A liturgia quaresmal, a partir da antiquíssima Tradição da Igreja, vê no Dilúvio uma pré-figuração do sacramento do Batismo. Os memes da pandemia tiveram a ousadia de recuperar esta passagem bíblica para verem no Dilúvio um exemplo da sensatez humana, que procura salvar a vida terrena das catástrofes naturais. E nós aceitamos com naturalidade esta comparação e acenamos a cabeça em concordância: estamos todos tão sensatos, graças a Deus! Que importa a Tradição da Igreja e as comparações com o Batismo – sacramento que, aliás, a pandemia tem poder para adiar?

Os Evangelhos dizem-nos que Deus provê, oferecendo-nos em primeiro lugar o perdão e a paz; os novíssimos memes dizem-nos que Deus provê, oferecendo-nos em primeiro lugar máscaras, álcool gel e isolamento social.

Deixo-vos apenas alguns dos variadíssimos exemplos do que por aí anda. Talvez assim tomemos consciência do novo fenómeno religioso que estamos a viver: a absolutização da saúde, uma posição intolerante, indiscutível e moralizante, que tem como consequência a banalização e relativização de temas infinitamente mais importantes, como a luta pró-vida, a salvação eterna e o poder da Eucaristia.

É interessante, isto, já repararam? As aparições marianas levam décadas até serem aceites pela Igreja; as revelações de Jesus, como por exemplo as da Divina Misericórdia, chegam a ser proibidas antes de, finalmente, algum Papa as trazer à luz e lhes dar o nihil obstat. Algumas revelações da nossa era continuam sob forte suspeita, apesar dos imensos estudos teológicos que as suportam, como as aparições do Garabandal ou as revelações de A Verdadeira Vida em Deus.

Mas um simples e divertido meme, “citando” palavras de Deus Pai ou de Jesus, é partilhado indiscriminadamente por leigos, padres e bispos, e oferecido e aceite como Palavra de Deus ou, pelo menos, como palavra divinamente inspirada, em apenas alguns segundos…
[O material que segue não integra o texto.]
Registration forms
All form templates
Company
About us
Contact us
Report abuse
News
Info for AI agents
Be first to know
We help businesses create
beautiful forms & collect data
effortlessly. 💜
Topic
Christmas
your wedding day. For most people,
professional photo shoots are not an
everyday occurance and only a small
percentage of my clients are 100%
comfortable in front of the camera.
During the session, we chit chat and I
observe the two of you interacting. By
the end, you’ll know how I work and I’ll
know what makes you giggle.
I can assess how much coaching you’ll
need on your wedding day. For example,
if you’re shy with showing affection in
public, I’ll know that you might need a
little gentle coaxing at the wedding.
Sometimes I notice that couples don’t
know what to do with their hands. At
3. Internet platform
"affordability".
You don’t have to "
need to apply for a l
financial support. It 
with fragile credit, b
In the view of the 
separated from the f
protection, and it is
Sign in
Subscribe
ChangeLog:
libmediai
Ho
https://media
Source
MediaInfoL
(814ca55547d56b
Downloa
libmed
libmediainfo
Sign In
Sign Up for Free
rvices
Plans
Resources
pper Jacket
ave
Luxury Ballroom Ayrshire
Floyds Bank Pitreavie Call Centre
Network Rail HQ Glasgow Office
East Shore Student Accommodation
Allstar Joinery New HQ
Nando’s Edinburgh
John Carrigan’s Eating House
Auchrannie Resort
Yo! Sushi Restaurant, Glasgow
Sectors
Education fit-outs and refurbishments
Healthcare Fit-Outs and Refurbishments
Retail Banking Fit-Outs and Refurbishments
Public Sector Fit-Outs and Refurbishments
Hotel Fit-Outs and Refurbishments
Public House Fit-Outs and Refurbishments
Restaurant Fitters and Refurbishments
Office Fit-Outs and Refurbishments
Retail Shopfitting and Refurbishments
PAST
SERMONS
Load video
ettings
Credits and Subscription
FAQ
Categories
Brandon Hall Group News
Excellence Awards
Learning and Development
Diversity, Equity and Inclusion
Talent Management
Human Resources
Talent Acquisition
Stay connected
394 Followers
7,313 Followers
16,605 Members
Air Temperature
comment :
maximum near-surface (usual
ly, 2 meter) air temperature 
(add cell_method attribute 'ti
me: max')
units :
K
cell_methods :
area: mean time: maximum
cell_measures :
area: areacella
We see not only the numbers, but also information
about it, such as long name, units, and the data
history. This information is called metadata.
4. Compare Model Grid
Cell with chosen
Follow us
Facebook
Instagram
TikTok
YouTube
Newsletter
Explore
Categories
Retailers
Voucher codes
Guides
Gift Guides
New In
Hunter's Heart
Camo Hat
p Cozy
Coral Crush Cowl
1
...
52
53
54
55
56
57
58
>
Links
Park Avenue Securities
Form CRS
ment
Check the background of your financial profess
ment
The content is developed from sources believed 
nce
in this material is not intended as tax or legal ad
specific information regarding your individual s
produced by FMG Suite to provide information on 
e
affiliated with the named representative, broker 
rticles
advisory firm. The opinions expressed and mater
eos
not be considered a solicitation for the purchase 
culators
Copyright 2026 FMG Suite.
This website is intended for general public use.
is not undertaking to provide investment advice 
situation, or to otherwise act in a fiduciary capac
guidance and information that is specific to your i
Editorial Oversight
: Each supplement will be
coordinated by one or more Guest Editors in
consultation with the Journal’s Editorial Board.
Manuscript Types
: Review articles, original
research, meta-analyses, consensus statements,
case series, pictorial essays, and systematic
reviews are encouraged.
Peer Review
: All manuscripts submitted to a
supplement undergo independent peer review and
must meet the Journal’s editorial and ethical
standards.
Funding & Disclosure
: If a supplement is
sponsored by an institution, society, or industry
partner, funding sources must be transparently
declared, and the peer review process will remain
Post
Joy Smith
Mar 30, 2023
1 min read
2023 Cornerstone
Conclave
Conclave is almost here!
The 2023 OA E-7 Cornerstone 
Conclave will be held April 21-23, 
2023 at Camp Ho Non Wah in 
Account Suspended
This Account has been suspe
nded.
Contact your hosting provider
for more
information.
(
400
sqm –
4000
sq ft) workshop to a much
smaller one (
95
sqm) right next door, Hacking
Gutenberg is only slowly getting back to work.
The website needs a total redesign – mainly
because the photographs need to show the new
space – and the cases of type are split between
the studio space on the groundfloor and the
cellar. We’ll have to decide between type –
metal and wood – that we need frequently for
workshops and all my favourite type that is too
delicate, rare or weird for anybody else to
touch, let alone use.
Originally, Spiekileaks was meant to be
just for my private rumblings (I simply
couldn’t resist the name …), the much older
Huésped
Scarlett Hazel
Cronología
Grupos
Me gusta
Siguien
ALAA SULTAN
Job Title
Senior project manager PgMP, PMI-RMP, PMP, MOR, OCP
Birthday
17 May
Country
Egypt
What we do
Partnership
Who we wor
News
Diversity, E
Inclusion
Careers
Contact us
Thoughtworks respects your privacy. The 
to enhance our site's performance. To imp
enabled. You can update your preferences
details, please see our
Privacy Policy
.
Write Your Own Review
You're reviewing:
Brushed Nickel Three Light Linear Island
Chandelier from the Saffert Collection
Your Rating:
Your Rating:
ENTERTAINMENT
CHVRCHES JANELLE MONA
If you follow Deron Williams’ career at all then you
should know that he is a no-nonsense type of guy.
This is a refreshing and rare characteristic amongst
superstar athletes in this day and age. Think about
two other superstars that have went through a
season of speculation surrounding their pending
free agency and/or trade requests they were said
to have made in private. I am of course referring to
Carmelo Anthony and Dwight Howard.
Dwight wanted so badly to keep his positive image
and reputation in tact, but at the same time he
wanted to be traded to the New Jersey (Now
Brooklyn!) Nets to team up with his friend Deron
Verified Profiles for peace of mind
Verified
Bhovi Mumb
Que o vírus da covid-19 não nos mate a lucidez espiritual!

One Comment

  1. Mais uma brilhante e pertinente observação da Teresa.
    Divertir, quando se tem plena consciência do verdadeiro conteúdo doutrinal até é salutar… o problema reside precisamente quando ao serem partilhados por páginas oficiais e ‘de confiança’ sem o necessário enquadramento e explicação, por vezes apenas contribuem para a desinformação e completa confusão naqueles que não têm tanto conhecimento da fé que professam.
    Felizmente que ainda vamos tendo a Teresa para nos trazer a luz sobre estes temas e não deixar confundir o trigo com o joio.